Fat Christmas

Hier matin, mon père est passé nous voir en chemise de trappeur et Stentson enneigé, un cigarillo au coin du bec.

« Quel temps de chien ! a-t-il dit. J’ai passé deux plombes à enlever le gel sur le pare-brise de mon 4×4, j’te dis pas la couche de glace qu’y avait. Alors d’abord, j’ai gratté, pis comme cette foutue glace était plus dure que mes couilles, j’ai fait bouillir de l’eau et j’t’ai balancé ça sur le pare-brise pour tout faire fondre. Mais nom de Dieu, ça a pas suffi ! Ca tombait bien remarque, dans le garage j’avais un bidon de produit bleu et j’me suis dit qu’une bonne rasade d’antigel là-dessus, ça finirait le boulot. Alors j’ai balancé tout le bidon d’antigel. Sauf que ça fondait toujours pas, bordel de merde ! Alors j’suis allé chercher mon chalumeau et j’me suis dit qu’avec ça, à coup sûr que ça fondrait. Sauf que tu d’vineras jamais la suite. En fait le produit bleu, c’était pas du tout de l’antigel, c’était du lave-vitres. Résultat des courses, ça a pris feu. Et j’me suis retrouvé là comme un con au borde de la route, avec des flammes de deux mètres cinquante sur mon 4×4. Je te dis pas comme j’en ai chié pour les éteindre. Mais bon, la bonne nouvelle, c’est qu’y a plus du tout de glace sur mon pare-brise« .
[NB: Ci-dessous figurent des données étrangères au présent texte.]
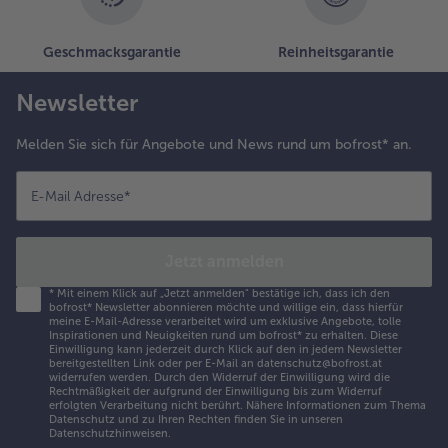
Geschmacksgarantie
Reinheitsgarantie
Newsletter
Melden Sie sich für Angebote und News rund um bofrost* an.
E-Mail Adresse
*
Jetzt anmelden
*
Mit einem Klick auf „Jetzt anmelden" bestätige ich, dass ich den
bofrost* Newsletter abonnieren möchte und willige ein, dass hierfür
meine E-Mail-Adresse verarbeitet wird um exklusive Angebote, tolle
Inspirationen und Neuigkeiten rund um bofrost* zu erhalten. Diese
Einwilligung kann jederzeit durch Klick auf den in jedem Newsletter
bereitgestellten Link oder per E-Mail an datenschutz@bofrost.at
widerrufen werden. Durch den Widerruf der Einwilligung wird die
Rechtmäßigkeit der aufgrund der Einwilligung bis zum Widerruf
erfolgten Verarbeitung nicht berührt. Nähere Informationen zum Thema
Datenschutz und zu Ihren Rechten finden Sie in unseren
Datenschutzhinweisen
.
Une journée qui commence par un petit déjeuner noyé de fumée de Meharis, avec une telle anecdote en prime, voilà ce que j’appelle une journée qui ne s’annonce pas ordinaire. Et je ne dis pas seulement cela parce que nous avions prévu, quelques heures plus tard, de nous rendre à un après-midi « Gaufres & Exorcisme », un dimanche parfaitement banal en somme.
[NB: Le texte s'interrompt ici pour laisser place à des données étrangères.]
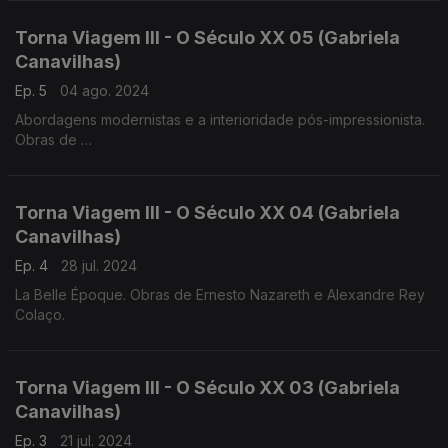
Luis Costa (1879-1960), Frederico de Freitas (1902-1980)
Torna Viagem III - O Século XX 05 (Gabriela
Canavilhas)
Ep. 5
04 ago. 2024
Abordagens modernistas e a interioridade pós-impressionista.
Obras de
Heitor Villa-Lobos, Jaime Ovalle
Francisco de Lacerda, Luis de Freitas Branco
Torna Viagem III - O Século XX 04 (Gabriela
Canavilhas)
Ep. 4
28 jul. 2024
La Belle Époque. Obras de Ernesto Nazareth e Alexandre Rey
Colaço.
Torna Viagem III - O Século XX 03 (Gabriela
Canavilhas)
Ep. 3
21 jul. 2024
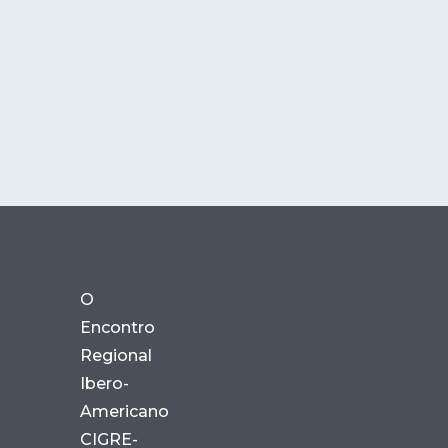
O
Encontro
Regional
Ibero-
Americano
CIGRE-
Mon vieux mari a donc à son tour gratté la glace sur le pare-brise de notre voiture et il en a tellement chié qu’il était lui-même à deux doigts d’utiliser la bonne vieille méthode familiale du lave-vitres et du chalumeau, pour venir enfin à bout de ce satané givre. C’est que rien n’aurait pu nous détourner de notre objectif ni nous empêcher d’aller manger des gaufres à la crème de marrons en se racontant des histoires de fantômes, absolument rien. Ni le givre, ni les congères, ni l’absence de pneus neige, ni le blizzard,  pas même l’apocalypse.

snow-nature

Et arrivés sains et saufs à destination, au fin fond de la Lorraine rurale enneigée, nous étions si contents de ne pas avoir fini dans le fossé, obligés de faire pipi dans une chambre à air pour nous fabriquer une chaufferette de fortune – comme les survivants de la Cordillère des Andes – que nous avons décidé de fêter ça avec beaucoup de café et un peu de champagne et puis surtout, des gaufres au sucre glace.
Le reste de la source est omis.